It’s looking like a wet weekend for East Hawaii.
Skies darkened by rain clouds with some showers settled over Hilo town late this afternoon. The forecast on the National Weather Service website said there is an 80 percent of showers tonight, 50 percent tomorrow, and 70 percent for the remainder of the weekend and beyond.
“What’s happening right now is … an upper-level disturbance. It’s causing the air mass to be a little bit more unstable … with higher moisture in the tradewinds,” Gavin Shigesato, a meteorologist for the National Weather Service in Honolulu, said late this afternoon. He said the rain is the product of “enhanced moisture that’s picking up through the tradewinds that’s coming up from the south of us.”
As of late Friday afternoon, two low-pressure disturbances continued to lurk in the Central Pacific basin, one about 500 miles south of Honolulu, the other, about 1,000 miles southeast of the Big Island. Forecasters said chances of either organizing into a tropical cyclone are low — 10 percent within 40 hours and 20 percent within five days.
Meanwhile, in the Eastern Pacific, Tropical Storm Kiko is finally starting to strengthen.
As of 5 p.m. today, the center of the storm was about 575 miles southwest of the southern tip of Mexico’s Baja California peninsula. Maximum sustained winds are about 50 mph, and the storm is moving west-northwest 9 mph. A west-northwesterly or westerly motion at a similar forward speed is expected through early next week.
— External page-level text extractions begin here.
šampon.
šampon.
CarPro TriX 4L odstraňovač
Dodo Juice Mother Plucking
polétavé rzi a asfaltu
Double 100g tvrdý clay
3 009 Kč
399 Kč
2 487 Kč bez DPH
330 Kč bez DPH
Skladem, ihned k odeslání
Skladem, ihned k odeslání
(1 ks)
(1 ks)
Kiko is expected to strengthen somewhat during the next couple of days, and is expected to be at or near hurricane strength by the end of the weekend.
Tropical-storm-force winds extend outward up to 90 miles from the center.
Kiko is expected to weaken back to tropical storm status and should continue weakening into a tropical depression before crossing into the Central Pacific.
“What we’re looking at right now is that it’s going to be weakening pretty quickly before it even enters our basin. By the time it weakens, we shouldn’t even see any effects. It’s pretty much negligible,” Shigesato said.
There is what forecasters at Miami’s National Hurricane Center is describing as “a broad trough of low pressure” several hundred miles southwest of the southern coast of Mexico. Forecasters say gradual development of this system is possible and a tropical depression could form early next week while the system moves slowly westward or west-northwestward well off the southwestern coast of Mexico. Chances of formation into a tropical cyclone are rated as about 10 percent over the next 48 hours and 50 percent in a five-day period.
There’s also an area of disorganized showers and thunderstorms about 1600 miles west-southwest of the southern tip of the Baja California peninsula. Little or no development is expected with forecasters giving it a 10 percent chance of becoming a tropical cyclone in the next five days.